Kellen McCoy

Personal information
- Born: April 16, 1987 (age 38) Summit, New Jersey
- Nationality: American
- Listed height: 5 ft 7 in (1.70 m)
- Listed weight: 180 lb (82 kg)

Career information
- High school: Norman (Norman, Oklahoma)
- College: Northern Oklahoma CC (2005–2007); Weber State (2007–2009);
- NBA draft: 2009: undrafted
- Playing career: 2009–2011
- Position: Point guard
- Coaching career: 2011–present

Career history

Playing
- 2009–2010: ETB Wohnbau Baskets
- 2010–2011: Borås Basket

Coaching
- 2011–2012: Emporia State (assistant)
- 2012–2013: Oklahoma (graduate assistant)
- 2013–2014: Weber State (assistant)
- 2014–2018: Mount St. Mary HS
- 2018–present: Norman North HS

Career highlights
- Honorable mention AP All-American (2009); Big Sky Player of the Year (2009); First-team All-Big Sky (2009);

= Kellen McCoy =

American basketball player and coach

Kellen McCoy (born April 16, 1987) is an American former basketball player and current high school coach. McCoy is best known for his college career at Weber State University, where he was named Big Sky Conference Player of the Year and an honorable mention All-American as a senior in the 2008–09 season.

==Playing career==
McCoy, a 5'6" point guard from Norman, Oklahoma, came to Weber State after playing two years of junior college basketball at Northern Oklahoma College. In his senior season, McCoy averaged 14.1 points and 3.6 rebounds per game and teamed with freshman Damian Lillard to lead the Wildcats to a 15–1 Big Sky Conference record and a regular season championship. After the season, McCoy was named Big Sky Player of the Year and was honored as an honorable mention All-American by the Associated Press.

Following his college career, McCoy signed with ETB Wohnbau Baskets in Germany's Pro A. He then signed with Borås Basket in Sweden, where he averaged 18.4 points per game in 2010–11.

==Coaching career==
After this season, McCoy turned to coaching. After a season at Emporia State University and as a graduate assistant for the University of Oklahoma, he signed on as a full assistant at his alma mater, Weber State.

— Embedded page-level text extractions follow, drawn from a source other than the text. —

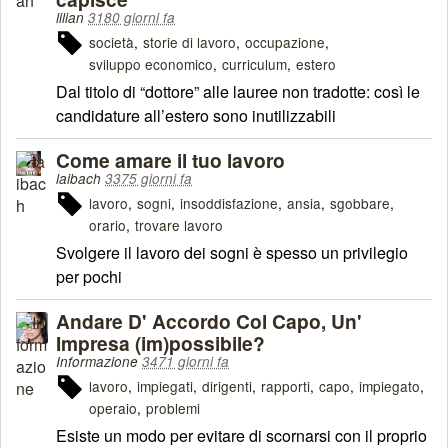
lilian
3180 giorni fa
società
storie di lavoro
occupazione
sviluppo economico
curriculum
estero
Dal titolo di “dottore” alle lauree non tradotte: così le
candidature all’estero sono inutilizzabili
Come amare il tuo lavoro
laibach
3375 giorni fa
lavoro
sogni
insoddisfazione
ansia
sgobbare
orario
trovare lavoro
Svolgere il lavoro dei sogni è spesso un privilegio
per pochi
Andare D' Accordo Col Capo, Un'
Impresa (im)possibile?
Informazione
3471 giorni fa
lavoro
impiegati
dirigenti
rapporti
capo
impiegato
operaio
problemi
Esiste un modo per evitare di scornarsi con il proprio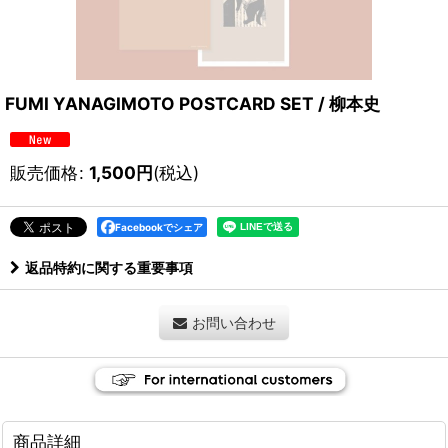
FUMI YANAGIMOTO POSTCARD SET / 柳本史
販売価格
:
1,500
円
(税込)
Facebookでシェア
返品特約に関する重要事項
お問い合わせ
商品詳細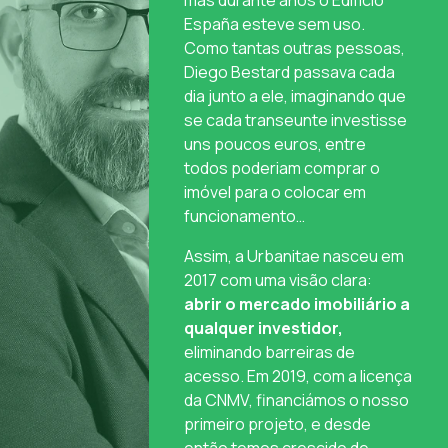
mas durante anos o Edifício
España esteve sem uso.
Como tantas outras pessoas,
Diego Bestard passava cada
dia junto a ele, imaginando que
se cada transeunte investisse
uns poucos euros, entre
todos poderiam comprar o
imóvel para o colocar em
funcionamento…
Assim, a Urbanitae nasceu em
2017 com uma visão clara:
abrir o mercado imobiliário a
qualquer investidor,
eliminando barreiras de
acesso. Em 2019, com a licença
da CNMV, financiámos o nosso
primeiro projeto, e desde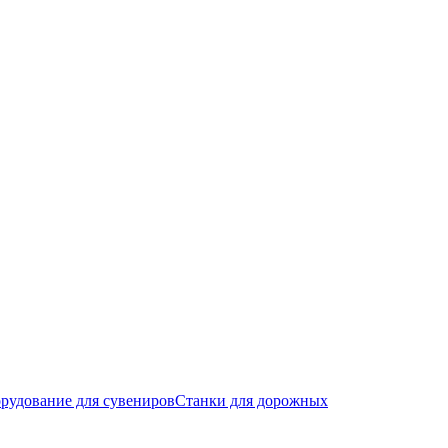
рудование для сувениров
Станки для дорожных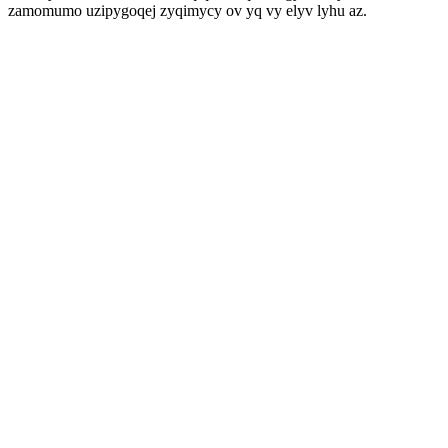
zamomumo uzipygoqej zyqimycy ov yq vy elyv lyhu az.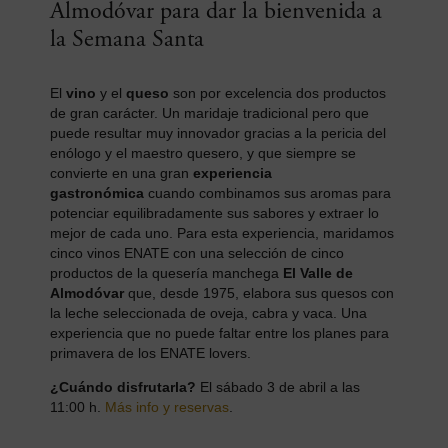
Almodóvar para dar la bienvenida a
la Semana Santa
El
vino
y el
queso
son por excelencia dos productos
de gran carácter. Un maridaje tradicional pero que
puede resultar muy innovador gracias a la pericia del
enólogo y el maestro quesero, y que siempre se
convierte en una gran
experiencia
gastronómica
cuando combinamos sus aromas para
potenciar equilibradamente sus sabores y extraer lo
mejor de cada uno. Para esta experiencia, maridamos
cinco vinos ENATE con una selección de cinco
productos de la quesería manchega
El Valle de
Almodóvar
que, desde 1975, elabora sus quesos con
la leche seleccionada de oveja, cabra y vaca. Una
experiencia que no puede faltar entre los planes para
primavera de los ENATE lovers.
¿Cuándo disfrutarla?
El sábado 3 de abril a las
11:00 h.
Más info y reservas
.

In 2014, McCoy was named head coach at Mount St. Mary High School in Oklahoma City, Oklahoma.

In 2018, McCoy was named head coach at Norman North High School in Norman, Oklahoma.

== The Basketball Tournament (TBT) (2017–present) ==

In the summer of 2017, McCoy played in The Basketball Tournament on ESPN for The Wasatch Front (Weber State Alumni). He competed for the $2 million prize, and for The Wasatch Front, he scored 14 points in their first-round loss to Team Challenge ALS 97–81.